Restaurar es una muestra de legitimidad, de las cenizas de la tradición. El que Venezuela fuera refundada como nación política, no desmerece su posición provincial ni su historia común con el resto de las Indias y con la península. Mucho menos que fuera nación política con la secesión, quita que Venezuela hubiera nacido; por el contrario, Venezuela estaba en una nación histórica, en una patria común como lo eran las Españas. Formaba parte de los Reinos de Indias. Tenía el honor de ser una Capitanía general, un lugar estratégico que permitía la protección de las costas del Caribe y del comercio intermarino. La historia mantuana, nacionalista, no puede borrar la historia previa. No sería nada, en todo caso, sin esa historia imperial. No hay proeza, ni justicia alguna, en el exterminio de nuestro ethos, de nuestras tradiciones y nuestro patrimonio cultural.

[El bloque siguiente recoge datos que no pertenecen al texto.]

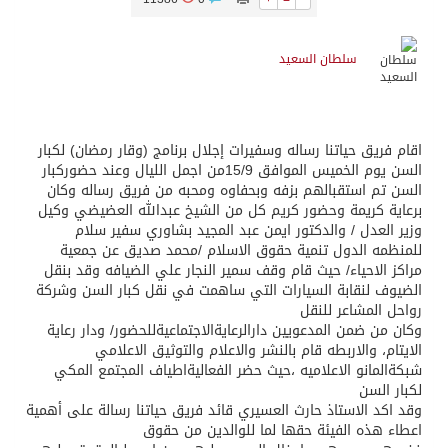
سلطان السعيد
اقام فريق حياتنا رساله وسفيرات إجلال برنامج (وقار رمضان) لكبار
السن يوم الخميس الموافق 15/9من اجمل الليال وعند حضوركبار
السن تم استقبالهم بزفه وبحفاوه ومحبه من فريق رساله وكان
برعاية كريمة وحضور كريم كل من الشيخ عبدالله العضيضي وكيل
وزير العدل / والدكتور ايمن عبد المجيد بشاوري سفير سلام
للمنظمه الدول تنمية حقوق الاسلام /محمد صديق عن جمعية
مراكز الاحياء/ حيث قام وقف سمير النجار علي الضيافه وقد بنقل
الضيوف لنقابة السيارات التي ساهمت في نقل كبار السن وشركة
رواحل المشاعر للنقل
وكان من ضمن المدعويين دارالرعايةالاجتماعيةللحضور/ ودار رعاية
الايتام، والاربطه قام بالنشر والاعلام والتوثيق الاعلامي
شبكةالمانو الاعلاميه ،حيث حضر الفعاليةاطياف المجتمع المكي
لكبار السن
وقد اكد الاستاذ حارث العسيري قائد فريق حياتنا رسالة على أهمية
اعطاء هذه الفيئة حقها لما للوالدين من حقوق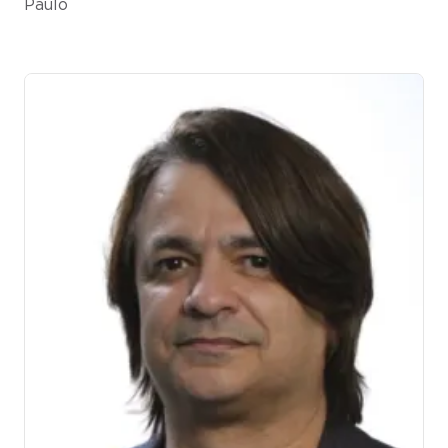
Paulo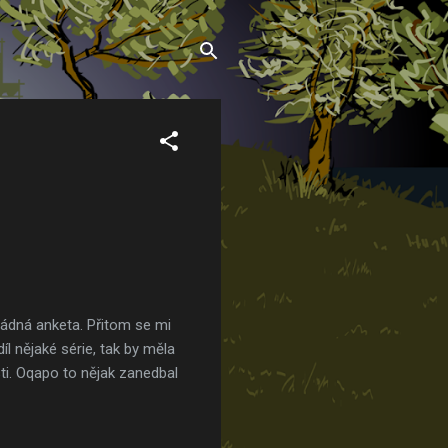
ádná anketa. Přitom se mi
íl nějaké série, tak by měla
osti. Oqapo to nějak zanedbal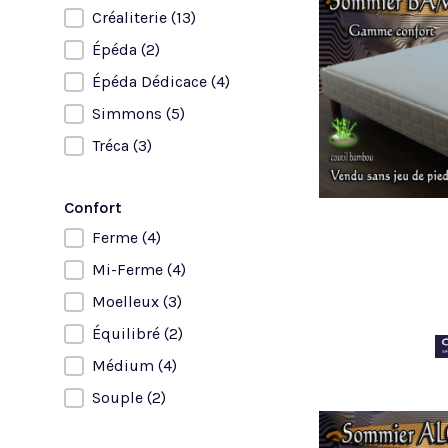
Créaliterie
(13)
Épéda
(2)
Épéda Dédicace
(4)
Simmons
(5)
Tréca
(3)
Confort
Ferme
(4)
Confort
Mi-Ferme
(4)
Moelleux
(3)
Équilibré
(2)
Médium
(4)
Souple
(2)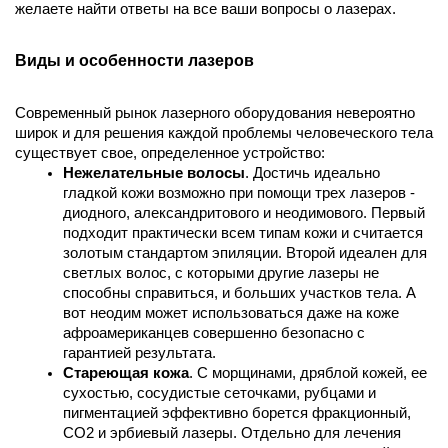
желаете найти ответы на все ваши вопросы о лазерах. 
Виды и особенности лазеров
Современный рынок лазерного оборудования невероятно 
широк и для решения каждой проблемы человеческого тела 
существует свое, определенное устройство:
Нежелательные волосы
. Достичь идеально 
гладкой кожи возможно при помощи трех лазеров - 
диодного, александритового и неодимового. Первый 
подходит практически всем типам кожи и считается 
золотым стандартом эпиляции. Второй идеален для 
светлых волос, с которыми другие лазеры не 
способны справиться, и больших участков тела. А 
вот неодим может использоваться даже на коже 
афроамериканцев совершенно безопасно с 
гарантией результата. 
Стареющая кожа
. С морщинами, дряблой кожей, ее 
сухостью, сосудистые сеточками, рубцами и 
пигментацией эффективно борется фракционный, 
СО2 и эрбиевый лазеры. Отдельно для лечения 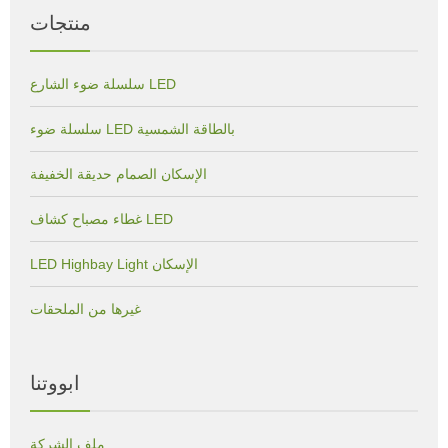
منتجات
سلسلة ضوء الشارع LED
سلسلة ضوء LED بالطاقة الشمسية
الإسكان الصمام حديقة الخفيفة
غطاء مصباح كشاف LED
LED Highbay Light الإسكان
غيرها من الملحقات
ابووتنا
ملف الشركة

La reconstrucción de Venezuela puede lograrse en el plano moral a medida de que el curso de la patria deje de conformidad con fines ideológicos, de acuerdo a los dictados de las élites y las oligarquías. No pueden los gobernantes reescribir cientos de años, se va de sus manos: su revisionismo histórico sólo desmoraliza a la patria, le quita tanto valor como el saqueo indiscriminado que hacen de las arcas y de los tesoros nacionales. No hay socialismo, latinoamericanismo ni democratismo que silencie lo que está plasmado en nosotros. Hay una biología compartida, instituciones ancestrales que acabaron, de una forma u otra, transformándose, una costumbre foral que ha terminado en un grosero federalismo y una eticidad hispánica contra los malos gobernantes, contra los tiranos y las modernas dictaduras. Lo que antes era batirse en audiencia o en cabildos, hoy lo es nuestra capacidad de resistencia. Lo godo y lo indio convive armoniosamente en el venezolano aunque este haya sido inducido a olvidar lo que es suyo.
Parafraseando un pasaje de las Escrituras, oblivioni datus sum, tamquam mortuus a corde. Factus sum tamquam vas perditum [como un muerto soy olvidado, sin ser recordado, soy semejante a un vaso roto]. Con la desmemoria, viene el olvido. Si la América es el vaso roto, Venezuela es apenas un pequeño fragmento de una desmemoria colectiva, generalizada y sistemática. De una desmemoria que cruza nuestras fronteras, que practica el vecino y hasta el enemigo. Contra la desmemoria, y por la restauración de nuestra tradición, nos levantamos. Por una fe y una historia común que los necios, eternos conspiradores, se han enfrascado en romper, quebrantar y sepultar.